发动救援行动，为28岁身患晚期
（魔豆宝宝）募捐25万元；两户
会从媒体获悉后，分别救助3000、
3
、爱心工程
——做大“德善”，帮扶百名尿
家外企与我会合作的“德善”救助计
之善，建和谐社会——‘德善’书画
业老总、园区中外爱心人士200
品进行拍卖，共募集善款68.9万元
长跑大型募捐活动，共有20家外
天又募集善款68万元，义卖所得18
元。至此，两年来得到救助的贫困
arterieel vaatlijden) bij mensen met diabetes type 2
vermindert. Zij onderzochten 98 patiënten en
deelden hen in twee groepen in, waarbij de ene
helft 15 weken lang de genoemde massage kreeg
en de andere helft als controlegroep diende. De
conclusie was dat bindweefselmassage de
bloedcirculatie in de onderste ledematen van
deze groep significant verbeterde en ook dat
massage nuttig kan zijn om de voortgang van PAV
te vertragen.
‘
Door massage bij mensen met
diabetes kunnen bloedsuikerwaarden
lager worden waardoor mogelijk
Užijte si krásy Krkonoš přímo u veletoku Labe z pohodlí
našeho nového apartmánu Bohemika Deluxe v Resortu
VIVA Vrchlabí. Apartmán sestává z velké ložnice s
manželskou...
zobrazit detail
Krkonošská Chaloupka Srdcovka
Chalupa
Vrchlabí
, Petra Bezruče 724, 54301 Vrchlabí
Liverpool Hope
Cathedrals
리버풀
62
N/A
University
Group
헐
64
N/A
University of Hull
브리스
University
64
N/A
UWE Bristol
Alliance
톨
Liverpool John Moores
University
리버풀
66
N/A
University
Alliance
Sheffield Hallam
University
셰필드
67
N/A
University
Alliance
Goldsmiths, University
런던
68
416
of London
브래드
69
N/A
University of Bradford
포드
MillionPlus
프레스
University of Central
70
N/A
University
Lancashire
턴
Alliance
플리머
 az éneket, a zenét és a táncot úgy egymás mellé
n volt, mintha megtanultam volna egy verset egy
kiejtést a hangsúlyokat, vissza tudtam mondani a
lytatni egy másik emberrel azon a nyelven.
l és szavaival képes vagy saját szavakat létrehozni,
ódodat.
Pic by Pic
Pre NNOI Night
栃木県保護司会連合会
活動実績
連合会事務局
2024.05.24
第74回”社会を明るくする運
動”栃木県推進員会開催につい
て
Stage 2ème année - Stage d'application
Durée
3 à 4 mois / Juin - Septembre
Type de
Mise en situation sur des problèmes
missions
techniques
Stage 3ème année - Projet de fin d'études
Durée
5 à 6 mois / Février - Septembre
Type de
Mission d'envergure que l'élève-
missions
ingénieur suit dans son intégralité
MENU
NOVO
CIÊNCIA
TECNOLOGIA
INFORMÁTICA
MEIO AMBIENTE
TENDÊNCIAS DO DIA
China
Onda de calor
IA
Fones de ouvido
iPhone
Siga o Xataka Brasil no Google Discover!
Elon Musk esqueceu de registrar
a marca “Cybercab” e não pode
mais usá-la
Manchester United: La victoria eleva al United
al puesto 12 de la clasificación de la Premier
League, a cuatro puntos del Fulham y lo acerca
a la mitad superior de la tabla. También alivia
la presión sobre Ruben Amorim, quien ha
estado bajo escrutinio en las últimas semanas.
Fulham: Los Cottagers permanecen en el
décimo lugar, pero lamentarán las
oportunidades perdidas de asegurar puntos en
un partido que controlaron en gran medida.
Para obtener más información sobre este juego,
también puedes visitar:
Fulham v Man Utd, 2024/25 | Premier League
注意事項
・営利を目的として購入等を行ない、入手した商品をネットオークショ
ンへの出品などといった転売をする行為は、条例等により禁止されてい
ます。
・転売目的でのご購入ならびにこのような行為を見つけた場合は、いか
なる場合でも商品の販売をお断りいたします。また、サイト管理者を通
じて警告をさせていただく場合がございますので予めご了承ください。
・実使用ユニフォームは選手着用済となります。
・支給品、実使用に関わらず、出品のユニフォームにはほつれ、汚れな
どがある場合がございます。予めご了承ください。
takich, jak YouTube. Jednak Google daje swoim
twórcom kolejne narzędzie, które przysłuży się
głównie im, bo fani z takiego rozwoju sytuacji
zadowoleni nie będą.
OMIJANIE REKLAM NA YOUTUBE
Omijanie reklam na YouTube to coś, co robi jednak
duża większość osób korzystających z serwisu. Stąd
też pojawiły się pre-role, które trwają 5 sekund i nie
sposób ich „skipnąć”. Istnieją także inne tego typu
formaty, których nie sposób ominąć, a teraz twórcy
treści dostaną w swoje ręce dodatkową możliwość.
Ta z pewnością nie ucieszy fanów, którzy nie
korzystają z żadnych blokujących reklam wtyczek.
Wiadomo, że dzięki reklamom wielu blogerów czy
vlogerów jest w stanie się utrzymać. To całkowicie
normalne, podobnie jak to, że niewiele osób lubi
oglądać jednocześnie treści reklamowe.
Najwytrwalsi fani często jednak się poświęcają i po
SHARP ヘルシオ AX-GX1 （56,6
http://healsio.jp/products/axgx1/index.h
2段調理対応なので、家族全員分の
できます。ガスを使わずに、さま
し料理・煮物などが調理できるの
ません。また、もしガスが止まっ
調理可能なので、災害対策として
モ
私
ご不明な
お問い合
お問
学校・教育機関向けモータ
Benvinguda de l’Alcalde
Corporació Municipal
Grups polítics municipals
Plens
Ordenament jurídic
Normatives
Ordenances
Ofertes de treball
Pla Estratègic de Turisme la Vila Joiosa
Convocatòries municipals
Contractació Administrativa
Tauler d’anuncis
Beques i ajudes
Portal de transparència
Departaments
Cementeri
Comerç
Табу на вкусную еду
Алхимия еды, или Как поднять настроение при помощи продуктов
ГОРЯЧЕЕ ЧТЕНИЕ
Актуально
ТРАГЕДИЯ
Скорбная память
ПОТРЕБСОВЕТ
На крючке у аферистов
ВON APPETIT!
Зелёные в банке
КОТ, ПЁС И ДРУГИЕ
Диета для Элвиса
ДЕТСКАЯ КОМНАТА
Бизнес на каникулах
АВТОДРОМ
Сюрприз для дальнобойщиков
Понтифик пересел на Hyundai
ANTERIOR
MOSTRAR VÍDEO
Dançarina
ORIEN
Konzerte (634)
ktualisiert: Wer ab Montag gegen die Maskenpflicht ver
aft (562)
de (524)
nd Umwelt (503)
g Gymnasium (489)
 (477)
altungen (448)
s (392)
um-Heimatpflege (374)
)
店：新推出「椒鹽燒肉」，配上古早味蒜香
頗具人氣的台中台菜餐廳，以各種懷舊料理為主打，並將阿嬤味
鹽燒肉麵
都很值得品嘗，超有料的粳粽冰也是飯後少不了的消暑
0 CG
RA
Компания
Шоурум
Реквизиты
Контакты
* * * * * * * * *
WHAT TO DO: Exact copies of the lines from the start of the data up to the line holding "massage nuttig kan", both included, are all that is needed.

THE ANSWER:
发动救援行动，为28岁身患晚期
（魔豆宝宝）募捐25万元；两户
会从媒体获悉后，分别救助3000、
3
、爱心工程
——做大“德善”，帮扶百名尿
家外企与我会合作的“德善”救助计
之善，建和谐社会——‘德善’书画
业老总、园区中外爱心人士200
品进行拍卖，共募集善款68.9万元
长跑大型募捐活动，共有20家外
天又募集善款68万元，义卖所得18
元。至此，两年来得到救助的贫困
arterieel vaatlijden) bij mensen met diabetes type 2
vermindert. Zij onderzochten 98 patiënten en
deelden hen in twee groepen in, waarbij de ene
helft 15 weken lang de genoemde massage kreeg
en de andere helft als controlegroep diende. De
conclusie was dat bindweefselmassage de
bloedcirculatie in de onderste ledematen van
deze groep significant verbeterde en ook dat
massage nuttig kan zijn om de voortgang van PAV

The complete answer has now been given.